WHAT THIS TASK INVOLVES –
Apart from the pictures, every part of the records below gets retyped exactly.

=== RECORDS FOR THE TASK ===

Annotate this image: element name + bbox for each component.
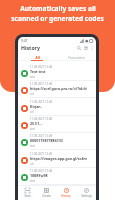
staticText: 25.51... [30,121,43,126]
staticText: Create [42,194,51,198]
staticText: Scan [24,194,31,198]
button[interactable]: 11.08.2021 13:48 [18,81,96,98]
staticText: 11.08.2021 13:48 [30,65,53,69]
staticText: 11.08.2021 13:48 [30,152,53,156]
staticText: 11.08.2021 13:48 [30,100,53,104]
staticText: All [35,55,40,60]
staticText: Settings [81,194,92,198]
button[interactable]: All [18,53,57,61]
staticText: Kirjan. [30,104,42,109]
button[interactable]: 11.08.2021 13:48 [18,168,96,185]
staticText: scanned or generated codes [11,14,104,23]
staticText: Favourites [68,55,85,60]
button[interactable]: 11.08.2021 13:48 [18,116,96,133]
button[interactable]: Favourites [57,53,96,61]
button[interactable]: 11.08.2021 13:48 [18,133,96,150]
button[interactable]: More options [89,45,95,51]
button[interactable]: Scan [18,186,37,200]
staticText: 1088Yw98 [30,173,48,178]
staticText: https://images.app.goo.gl/sc4rvtbTw1rkeX… [30,156,87,161]
button[interactable]: Create [37,186,56,200]
button[interactable]: History [56,186,76,200]
staticText: 11.08.2021 13:48 [30,82,53,86]
staticText: 11.08.2021 13:48 [30,117,53,121]
button[interactable]: 11.08.2021 13:48 [18,64,96,81]
staticText: text [30,75,35,79]
staticText: History [61,194,71,198]
staticText: 11.08.2021 13:48 [30,134,53,138]
button[interactable]: 11.08.2021 13:48 [18,151,96,168]
staticText: url [30,162,34,166]
staticText: 0000119877886133 [30,138,63,143]
staticText: text [30,144,35,148]
staticText: History [21,44,40,51]
button[interactable]: Settings [76,186,96,200]
staticText: url [30,92,34,96]
staticText: text [30,179,35,183]
staticText: 9:41 [21,38,28,43]
staticText: 11.08.2021 13:48 [30,169,53,173]
staticText: text [30,127,35,131]
staticText: https://surf.guru.pro.ru/v/?id=b0qs3zaYT… [30,86,87,91]
staticText: Automatically saves all [20,4,96,13]
button[interactable]: Delete all [82,44,89,51]
staticText: Text test [30,69,46,74]
staticText: url [30,110,34,114]
button[interactable]: Search [75,44,82,51]
button[interactable]: 11.08.2021 13:48 [18,99,96,116]
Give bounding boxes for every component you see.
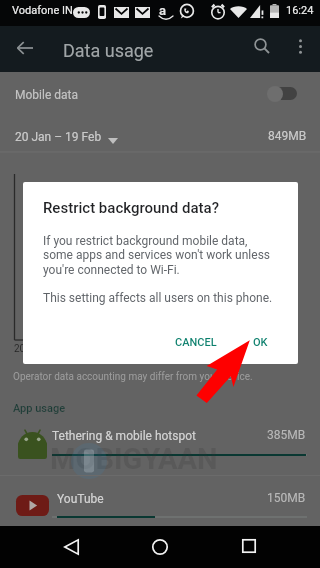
button[interactable]: Search <box>246 30 280 64</box>
button[interactable]: Navigate up <box>7 30 43 66</box>
button[interactable]: More options <box>286 30 315 59</box>
button[interactable]: Recent apps <box>228 526 270 568</box>
button[interactable] <box>0 418 320 475</box>
button[interactable] <box>0 476 320 526</box>
staticText: a <box>159 3 167 18</box>
staticText: If you restrict background mobile data, … <box>43 234 274 277</box>
staticText: Tethering & mobile hotspot <box>52 429 196 443</box>
button[interactable]: OK <box>238 328 282 356</box>
staticText: 150MB <box>267 491 306 505</box>
staticText: Restrict background data? <box>43 199 219 217</box>
staticText: Mobile data <box>15 88 78 102</box>
staticText: 849MB <box>268 129 307 143</box>
button[interactable]: Home <box>139 526 181 568</box>
staticText: Vodafone IN <box>12 4 73 17</box>
staticText: Data usage <box>63 40 154 61</box>
staticText: Operator data accounting may differ from… <box>13 371 253 383</box>
staticText: 20 <box>14 343 26 355</box>
staticText: MOBIGYAAN <box>50 442 218 476</box>
button[interactable] <box>0 72 320 118</box>
staticText: This setting affects all users on this p… <box>43 291 293 305</box>
staticText: OK <box>253 336 268 349</box>
staticText: 385MB <box>267 428 306 442</box>
staticText: CANCEL <box>175 336 217 349</box>
button[interactable]: CANCEL <box>167 328 225 356</box>
staticText: App usage <box>13 402 66 415</box>
button[interactable]: Back <box>50 526 92 568</box>
staticText: YouTube <box>57 492 104 506</box>
staticText: 16:24 <box>286 4 314 17</box>
staticText: 20 Jan – 19 Feb <box>15 130 102 144</box>
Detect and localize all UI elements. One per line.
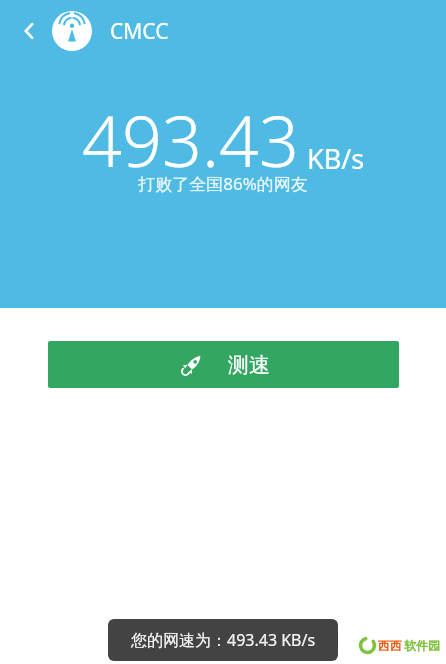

===

COMPLETED EXERCISE –
Annotate this image: element name + bbox for each component.
staticText: 25.51... [30,121,43,126]
staticText: Create [42,194,51,198]
staticText: Scan [24,194,31,198]
button[interactable]: 11.08.2021 13:48 [18,81,96,98]
staticText: 11.08.2021 13:48 [30,65,53,69]
staticText: 11.08.2021 13:48 [30,152,53,156]
staticText: 11.08.2021 13:48 [30,100,53,104]
staticText: All [35,55,40,60]
staticText: Settings [81,194,92,198]
button[interactable]: All [18,53,57,61]
staticText: Kirjan. [30,104,42,109]
button[interactable]: 11.08.2021 13:48 [18,168,96,185]
staticText: scanned or generated codes [11,14,104,23]
staticText: Favourites [68,55,85,60]
button[interactable]: 11.08.2021 13:48 [18,116,96,133]
button[interactable]: Favourites [57,53,96,61]
button[interactable]: 11.08.2021 13:48 [18,133,96,150]
button[interactable]: More options [89,45,95,51]
button[interactable]: Scan [18,186,37,200]
staticText: 1088Yw98 [30,173,48,178]
staticText: https://images.app.goo.gl/sc4rvtbTw1rkeX… [30,156,87,161]
button[interactable]: Create [37,186,56,200]
button[interactable]: History [56,186,76,200]
staticText: 11.08.2021 13:48 [30,82,53,86]
staticText: 11.08.2021 13:48 [30,117,53,121]
button[interactable]: 11.08.2021 13:48 [18,64,96,81]
staticText: text [30,75,35,79]
staticText: History [61,194,71,198]
staticText: 11.08.2021 13:48 [30,134,53,138]
button[interactable]: 11.08.2021 13:48 [18,151,96,168]
staticText: url [30,162,34,166]
staticText: 0000119877886133 [30,138,63,143]
staticText: text [30,144,35,148]
staticText: History [21,44,40,51]
button[interactable]: Settings [76,186,96,200]
staticText: url [30,92,34,96]
staticText: text [30,179,35,183]
staticText: 9:41 [21,38,28,43]
staticText: 11.08.2021 13:48 [30,169,53,173]
staticText: text [30,127,35,131]
staticText: https://surf.guru.pro.ru/v/?id=b0qs3zaYT… [30,86,87,91]
staticText: Automatically saves all [20,4,96,13]
button[interactable]: Delete all [82,44,89,51]
staticText: Text test [30,69,46,74]
staticText: url [30,110,34,114]
button[interactable]: Search [75,44,82,51]
button[interactable]: 11.08.2021 13:48 [18,99,96,116]
Give bounding boxes for every component you see.
button[interactable]: Search <box>246 30 280 64</box>
button[interactable]: Navigate up <box>7 30 43 66</box>
button[interactable]: More options <box>286 30 315 59</box>
button[interactable]: Recent apps <box>228 526 270 568</box>
button[interactable] <box>0 418 320 475</box>
button[interactable] <box>0 476 320 526</box>
staticText: a <box>159 3 167 18</box>
staticText: If you restrict background mobile data, … <box>43 234 274 277</box>
staticText: Tethering & mobile hotspot <box>52 429 196 443</box>
button[interactable]: OK <box>238 328 282 356</box>
staticText: 150MB <box>267 491 306 505</box>
staticText: Restrict background data? <box>43 199 219 217</box>
staticText: Mobile data <box>15 88 78 102</box>
staticText: 849MB <box>268 129 307 143</box>
button[interactable]: Home <box>139 526 181 568</box>
staticText: Vodafone IN <box>12 4 73 17</box>
staticText: Data usage <box>63 40 154 61</box>
staticText: Operator data accounting may differ from… <box>13 371 253 383</box>
staticText: 20 <box>14 343 26 355</box>
staticText: MOBIGYAAN <box>50 442 218 476</box>
button[interactable] <box>0 72 320 118</box>
staticText: This setting affects all users on this p… <box>43 291 293 305</box>
staticText: OK <box>253 336 268 349</box>
staticText: 385MB <box>267 428 306 442</box>
staticText: CANCEL <box>175 336 217 349</box>
button[interactable]: CANCEL <box>167 328 225 356</box>
staticText: App usage <box>13 402 66 415</box>
button[interactable]: Back <box>50 526 92 568</box>
staticText: YouTube <box>57 492 104 506</box>
staticText: 16:24 <box>286 4 314 17</box>
staticText: 20 Jan – 19 Feb <box>15 130 102 144</box>
Detect and localize all UI elements. One per line.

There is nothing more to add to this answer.